**Required action:**
Exactly and only the lines from the one containing "Email remains one" through the close of the entries below are to be set down.

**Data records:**
....

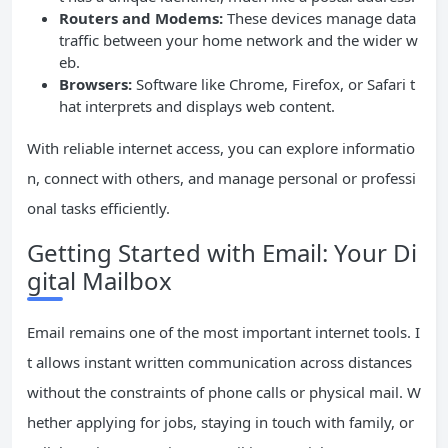
Routers and Modems:
These devices manage data
traffic between your home network and the wider w
eb.
Browsers:
Software like Chrome, Firefox, or Safari t
hat interprets and displays web content.
With reliable internet access, you can explore informatio
n, connect with others, and manage personal or professi
onal tasks efficiently.
Getting Started with Email: Your Di
gital Mailbox
Email remains one of the most important internet tools. I
t allows instant written communication across distances
without the constraints of phone calls or physical mail. W
hether applying for jobs, staying in touch with family, or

....

**Response to the task:**
Email remains one of the most important internet tools. I
t allows instant written communication across distances
without the constraints of phone calls or physical mail. W
hether applying for jobs, staying in touch with family, or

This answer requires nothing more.